Busying myself in securing his wrists in a pair of handcuffs I left out of the interrogation box, I mentally run through the plan on how I’m going to get Lucien up and moving, then to the restroom. He’s likely very dehydrated, don’t think much is going to come out of him.

Stepping back, I come up to his left side and hook my arm under his, yanking him up and out of the chair. He weighs nothing, malnourished long before he ever was chained down, but more so now. Thank the stars I don’t have to feed him before shipping him off like he’s going to the neighbors house to spend the night.

Takes a bit but I get Lucien to walk around the apartment a while, helping him as if he’s some eighty year old man with war legs. Took him to the restroom too and we spent too long sitting there awkwardly. I was not about to go in there and hold his junk for him—saw enough of it when he nutted on me in prison. A show of dominance but look at him now, barely able to stand. One good gust of wind and it’s all over for him.

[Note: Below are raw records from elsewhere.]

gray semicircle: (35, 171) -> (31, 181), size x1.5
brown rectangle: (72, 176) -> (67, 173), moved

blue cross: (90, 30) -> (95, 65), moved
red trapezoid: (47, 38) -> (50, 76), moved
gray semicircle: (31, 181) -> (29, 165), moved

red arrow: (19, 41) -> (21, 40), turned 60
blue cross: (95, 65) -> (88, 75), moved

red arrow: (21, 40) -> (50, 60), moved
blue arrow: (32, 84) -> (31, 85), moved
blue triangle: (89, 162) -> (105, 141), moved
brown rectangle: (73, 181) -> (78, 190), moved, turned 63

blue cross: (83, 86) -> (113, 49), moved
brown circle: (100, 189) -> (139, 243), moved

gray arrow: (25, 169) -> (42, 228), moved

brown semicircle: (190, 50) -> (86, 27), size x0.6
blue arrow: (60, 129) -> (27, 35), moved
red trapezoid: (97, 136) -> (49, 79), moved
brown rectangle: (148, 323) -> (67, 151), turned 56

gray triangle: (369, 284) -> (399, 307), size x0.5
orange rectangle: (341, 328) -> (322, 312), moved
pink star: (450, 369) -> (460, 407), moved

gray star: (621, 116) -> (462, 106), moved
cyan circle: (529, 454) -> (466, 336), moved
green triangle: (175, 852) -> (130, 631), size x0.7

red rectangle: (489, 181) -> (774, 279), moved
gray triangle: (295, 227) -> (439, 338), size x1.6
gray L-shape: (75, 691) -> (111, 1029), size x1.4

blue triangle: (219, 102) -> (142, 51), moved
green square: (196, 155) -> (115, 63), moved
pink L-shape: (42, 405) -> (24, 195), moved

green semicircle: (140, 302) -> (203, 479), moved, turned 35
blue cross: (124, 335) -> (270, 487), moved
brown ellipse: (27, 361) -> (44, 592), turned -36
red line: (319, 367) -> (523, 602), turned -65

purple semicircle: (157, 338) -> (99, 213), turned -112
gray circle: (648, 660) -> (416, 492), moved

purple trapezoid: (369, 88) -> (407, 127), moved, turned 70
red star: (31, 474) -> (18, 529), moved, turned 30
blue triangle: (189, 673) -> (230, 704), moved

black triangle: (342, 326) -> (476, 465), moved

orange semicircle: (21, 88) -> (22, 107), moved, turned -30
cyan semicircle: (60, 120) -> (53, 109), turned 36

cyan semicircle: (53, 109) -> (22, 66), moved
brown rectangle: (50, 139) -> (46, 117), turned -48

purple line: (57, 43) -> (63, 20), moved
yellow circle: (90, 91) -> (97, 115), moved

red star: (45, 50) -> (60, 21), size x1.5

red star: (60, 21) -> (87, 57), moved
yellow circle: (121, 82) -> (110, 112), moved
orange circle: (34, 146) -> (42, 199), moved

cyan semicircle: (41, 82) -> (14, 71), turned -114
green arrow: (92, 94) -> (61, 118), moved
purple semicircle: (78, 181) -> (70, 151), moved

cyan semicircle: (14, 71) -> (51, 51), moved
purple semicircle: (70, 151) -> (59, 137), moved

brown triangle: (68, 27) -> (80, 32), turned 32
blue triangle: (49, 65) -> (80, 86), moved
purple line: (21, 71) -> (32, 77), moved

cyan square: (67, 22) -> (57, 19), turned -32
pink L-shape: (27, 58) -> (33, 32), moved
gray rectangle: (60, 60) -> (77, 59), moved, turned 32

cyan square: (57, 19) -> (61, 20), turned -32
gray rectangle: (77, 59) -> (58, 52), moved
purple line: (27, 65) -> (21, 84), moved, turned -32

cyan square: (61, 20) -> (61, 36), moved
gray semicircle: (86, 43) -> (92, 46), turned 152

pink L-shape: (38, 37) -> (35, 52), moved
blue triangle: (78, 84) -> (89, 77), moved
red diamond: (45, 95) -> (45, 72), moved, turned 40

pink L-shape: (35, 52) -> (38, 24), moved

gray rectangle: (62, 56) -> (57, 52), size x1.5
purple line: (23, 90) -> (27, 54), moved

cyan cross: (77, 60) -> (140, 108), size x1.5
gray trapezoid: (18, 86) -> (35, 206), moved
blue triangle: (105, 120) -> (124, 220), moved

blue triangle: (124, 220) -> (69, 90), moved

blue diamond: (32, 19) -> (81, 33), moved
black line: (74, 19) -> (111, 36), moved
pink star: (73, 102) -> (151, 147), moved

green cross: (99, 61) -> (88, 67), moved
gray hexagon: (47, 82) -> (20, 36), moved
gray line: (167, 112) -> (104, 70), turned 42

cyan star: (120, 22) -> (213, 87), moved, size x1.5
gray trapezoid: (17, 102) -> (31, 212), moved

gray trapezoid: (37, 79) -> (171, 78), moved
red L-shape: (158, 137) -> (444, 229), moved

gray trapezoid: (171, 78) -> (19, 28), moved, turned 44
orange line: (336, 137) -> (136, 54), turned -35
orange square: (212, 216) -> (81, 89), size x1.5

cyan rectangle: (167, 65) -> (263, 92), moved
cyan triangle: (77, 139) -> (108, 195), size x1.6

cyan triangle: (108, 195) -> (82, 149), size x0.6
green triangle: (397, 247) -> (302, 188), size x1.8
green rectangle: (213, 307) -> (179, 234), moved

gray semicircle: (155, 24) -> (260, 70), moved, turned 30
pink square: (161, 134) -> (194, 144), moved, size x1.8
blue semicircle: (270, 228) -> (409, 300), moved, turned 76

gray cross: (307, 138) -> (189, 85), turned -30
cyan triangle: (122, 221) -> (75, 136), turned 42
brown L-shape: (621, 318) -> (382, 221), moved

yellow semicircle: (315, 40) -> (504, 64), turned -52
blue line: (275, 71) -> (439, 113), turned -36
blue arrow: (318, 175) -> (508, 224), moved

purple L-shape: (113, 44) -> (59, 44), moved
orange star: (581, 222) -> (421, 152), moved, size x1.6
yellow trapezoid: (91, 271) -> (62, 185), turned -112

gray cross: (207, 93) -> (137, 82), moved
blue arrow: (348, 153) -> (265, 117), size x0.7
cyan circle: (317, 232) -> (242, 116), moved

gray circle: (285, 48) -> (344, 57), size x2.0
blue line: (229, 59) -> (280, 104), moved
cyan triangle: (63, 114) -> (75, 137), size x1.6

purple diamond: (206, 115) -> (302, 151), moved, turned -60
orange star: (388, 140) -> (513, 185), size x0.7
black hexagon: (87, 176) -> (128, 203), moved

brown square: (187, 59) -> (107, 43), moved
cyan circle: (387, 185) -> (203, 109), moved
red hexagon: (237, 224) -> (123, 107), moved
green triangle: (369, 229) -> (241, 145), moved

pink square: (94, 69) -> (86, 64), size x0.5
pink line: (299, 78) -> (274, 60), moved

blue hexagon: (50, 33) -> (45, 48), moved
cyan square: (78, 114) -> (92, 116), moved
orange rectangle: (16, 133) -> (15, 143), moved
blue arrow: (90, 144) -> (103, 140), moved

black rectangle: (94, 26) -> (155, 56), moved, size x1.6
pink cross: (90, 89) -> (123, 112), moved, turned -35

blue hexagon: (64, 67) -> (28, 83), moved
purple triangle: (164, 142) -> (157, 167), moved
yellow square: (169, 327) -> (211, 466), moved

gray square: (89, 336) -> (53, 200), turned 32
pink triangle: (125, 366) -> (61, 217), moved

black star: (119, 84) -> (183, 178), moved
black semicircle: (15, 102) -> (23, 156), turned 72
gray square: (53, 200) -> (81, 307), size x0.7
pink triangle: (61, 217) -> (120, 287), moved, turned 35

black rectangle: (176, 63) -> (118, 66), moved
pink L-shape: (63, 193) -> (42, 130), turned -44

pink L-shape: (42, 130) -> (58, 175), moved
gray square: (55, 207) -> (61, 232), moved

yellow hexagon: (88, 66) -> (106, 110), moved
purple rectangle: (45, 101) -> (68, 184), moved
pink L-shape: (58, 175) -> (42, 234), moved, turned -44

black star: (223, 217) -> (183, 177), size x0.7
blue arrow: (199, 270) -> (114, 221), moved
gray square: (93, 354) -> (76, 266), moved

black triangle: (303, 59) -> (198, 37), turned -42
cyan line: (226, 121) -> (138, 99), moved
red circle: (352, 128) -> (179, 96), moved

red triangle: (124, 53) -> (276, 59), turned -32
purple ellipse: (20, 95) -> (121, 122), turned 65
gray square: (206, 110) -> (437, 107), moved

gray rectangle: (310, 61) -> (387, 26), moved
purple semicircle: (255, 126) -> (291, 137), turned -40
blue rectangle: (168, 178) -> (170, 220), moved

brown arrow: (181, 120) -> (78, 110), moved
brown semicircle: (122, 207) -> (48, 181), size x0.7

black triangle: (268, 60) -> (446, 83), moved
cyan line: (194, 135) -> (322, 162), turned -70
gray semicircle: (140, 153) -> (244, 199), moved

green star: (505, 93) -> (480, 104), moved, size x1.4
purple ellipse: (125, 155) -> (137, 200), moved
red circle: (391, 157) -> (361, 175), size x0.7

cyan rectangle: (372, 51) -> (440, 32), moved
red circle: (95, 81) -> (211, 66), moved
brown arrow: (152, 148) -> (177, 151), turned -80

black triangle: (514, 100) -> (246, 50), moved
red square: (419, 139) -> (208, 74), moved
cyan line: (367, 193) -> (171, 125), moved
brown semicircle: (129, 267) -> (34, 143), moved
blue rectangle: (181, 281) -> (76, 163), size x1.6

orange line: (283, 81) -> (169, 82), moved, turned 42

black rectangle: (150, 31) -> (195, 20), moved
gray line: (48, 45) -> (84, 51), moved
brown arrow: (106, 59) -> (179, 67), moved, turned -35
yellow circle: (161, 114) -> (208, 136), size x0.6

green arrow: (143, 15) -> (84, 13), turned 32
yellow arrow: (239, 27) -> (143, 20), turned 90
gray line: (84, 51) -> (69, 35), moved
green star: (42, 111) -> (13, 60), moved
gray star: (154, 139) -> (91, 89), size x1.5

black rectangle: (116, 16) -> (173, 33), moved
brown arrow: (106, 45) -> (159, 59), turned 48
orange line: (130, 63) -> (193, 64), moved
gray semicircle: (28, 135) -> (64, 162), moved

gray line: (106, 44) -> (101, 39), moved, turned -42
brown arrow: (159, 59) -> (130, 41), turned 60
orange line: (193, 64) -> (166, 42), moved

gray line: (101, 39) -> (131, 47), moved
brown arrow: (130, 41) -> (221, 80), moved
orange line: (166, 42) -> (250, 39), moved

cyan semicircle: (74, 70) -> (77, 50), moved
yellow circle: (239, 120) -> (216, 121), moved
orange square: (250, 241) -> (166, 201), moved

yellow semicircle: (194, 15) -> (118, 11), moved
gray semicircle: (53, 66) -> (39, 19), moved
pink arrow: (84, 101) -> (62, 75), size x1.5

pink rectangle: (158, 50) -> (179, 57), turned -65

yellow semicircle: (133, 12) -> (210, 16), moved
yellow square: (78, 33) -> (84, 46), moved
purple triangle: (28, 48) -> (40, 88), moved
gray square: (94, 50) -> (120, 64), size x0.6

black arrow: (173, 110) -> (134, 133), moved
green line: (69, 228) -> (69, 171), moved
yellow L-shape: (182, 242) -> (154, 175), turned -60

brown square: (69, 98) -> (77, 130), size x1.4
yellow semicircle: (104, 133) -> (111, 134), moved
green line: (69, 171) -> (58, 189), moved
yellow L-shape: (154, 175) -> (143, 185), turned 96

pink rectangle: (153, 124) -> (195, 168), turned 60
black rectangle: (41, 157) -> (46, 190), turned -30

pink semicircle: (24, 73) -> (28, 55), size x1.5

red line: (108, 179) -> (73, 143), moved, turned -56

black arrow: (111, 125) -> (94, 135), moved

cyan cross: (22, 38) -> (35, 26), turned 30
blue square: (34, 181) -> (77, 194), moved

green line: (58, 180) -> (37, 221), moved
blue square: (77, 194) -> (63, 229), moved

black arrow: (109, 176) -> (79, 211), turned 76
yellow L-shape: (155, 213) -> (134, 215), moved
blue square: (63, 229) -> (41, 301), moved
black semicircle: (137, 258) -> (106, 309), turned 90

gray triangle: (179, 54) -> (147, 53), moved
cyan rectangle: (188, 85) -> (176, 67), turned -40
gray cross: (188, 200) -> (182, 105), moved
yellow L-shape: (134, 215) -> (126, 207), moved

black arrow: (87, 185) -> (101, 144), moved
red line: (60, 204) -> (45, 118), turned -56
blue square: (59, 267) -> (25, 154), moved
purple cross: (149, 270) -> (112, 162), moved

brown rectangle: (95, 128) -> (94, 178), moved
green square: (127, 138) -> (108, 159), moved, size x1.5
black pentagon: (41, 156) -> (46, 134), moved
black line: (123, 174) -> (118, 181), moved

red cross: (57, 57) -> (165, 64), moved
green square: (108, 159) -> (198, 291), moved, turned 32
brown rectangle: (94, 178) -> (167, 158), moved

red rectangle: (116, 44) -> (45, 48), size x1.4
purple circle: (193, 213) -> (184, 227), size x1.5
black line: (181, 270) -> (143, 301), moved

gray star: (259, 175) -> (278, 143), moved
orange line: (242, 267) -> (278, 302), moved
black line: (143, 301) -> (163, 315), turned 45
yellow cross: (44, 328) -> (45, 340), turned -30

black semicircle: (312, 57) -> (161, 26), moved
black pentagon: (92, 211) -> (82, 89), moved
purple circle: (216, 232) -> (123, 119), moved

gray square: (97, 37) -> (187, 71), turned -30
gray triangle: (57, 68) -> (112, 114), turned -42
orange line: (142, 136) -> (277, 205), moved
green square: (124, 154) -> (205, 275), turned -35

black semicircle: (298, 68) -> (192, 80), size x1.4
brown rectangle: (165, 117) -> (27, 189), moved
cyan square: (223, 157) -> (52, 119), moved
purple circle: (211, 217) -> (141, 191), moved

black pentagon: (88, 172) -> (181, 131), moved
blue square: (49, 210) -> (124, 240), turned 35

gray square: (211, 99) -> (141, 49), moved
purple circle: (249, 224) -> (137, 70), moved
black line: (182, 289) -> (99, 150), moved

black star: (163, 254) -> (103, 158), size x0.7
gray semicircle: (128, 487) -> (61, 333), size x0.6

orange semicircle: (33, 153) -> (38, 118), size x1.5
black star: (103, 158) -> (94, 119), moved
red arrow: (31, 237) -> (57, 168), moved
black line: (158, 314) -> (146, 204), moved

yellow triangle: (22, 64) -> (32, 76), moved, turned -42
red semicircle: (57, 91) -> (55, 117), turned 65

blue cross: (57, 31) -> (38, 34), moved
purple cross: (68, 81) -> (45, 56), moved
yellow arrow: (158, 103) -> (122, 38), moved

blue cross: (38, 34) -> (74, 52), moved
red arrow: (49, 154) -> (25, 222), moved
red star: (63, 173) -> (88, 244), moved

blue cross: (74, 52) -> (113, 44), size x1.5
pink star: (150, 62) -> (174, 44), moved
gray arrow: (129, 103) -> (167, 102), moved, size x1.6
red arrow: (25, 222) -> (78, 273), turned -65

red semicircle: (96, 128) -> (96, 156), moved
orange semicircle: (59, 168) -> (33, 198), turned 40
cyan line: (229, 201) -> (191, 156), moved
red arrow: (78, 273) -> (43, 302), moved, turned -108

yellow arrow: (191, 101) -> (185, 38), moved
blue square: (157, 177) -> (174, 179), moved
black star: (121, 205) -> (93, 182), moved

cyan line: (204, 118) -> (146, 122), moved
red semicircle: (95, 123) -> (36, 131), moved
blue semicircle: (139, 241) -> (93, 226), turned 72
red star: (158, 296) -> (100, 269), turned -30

“Let’s go, psycho. Back to your chair.” Watching him try to walk out of the half bath connected to the living space is comical. Each step is a partial stumble yet he still makes it. Whipping his head up to scowl at me, I notice a slight knot on the side where Nadia got him.

“I’ve killed for less, Patton.”

Is that supposed to scare me?

“No you haven’t, everyone had to do something to harm someone else for you to kill them. I went back and looked at all your documented executions. The only ones that don’t fit your MO are the hikers at the park. They stumbled on you holding a young girl captive though, would they have ran, you’d be back under the big-house. Calling you a psycho is like an annoying twitch of a hair, just there to aggravate you. Now get your ass in here and sit the hell down.”

The deadbolt on the door turns, the electronic whirr catching my attention. I look over my shoulder to see Nadia come in, she’s mindful of the door shutting securely behind her, old prison habits die hard. When she looks up, her face falls. Furrowing my brows at her expression then see something move just inches in front of my face before I’m yanked backwards and my oxygen supply is cut off.

Nadia

“Lucien!”

I shout his name before anything else can truly sink in. My breath is locked up tight in my chest, refusing to come out which doesn’t stop me. I’m closing the distance with strides as long as I can make them. Dropping my wallet and keys just a few feet inside the entry way, needing to free my hands for the impending riot.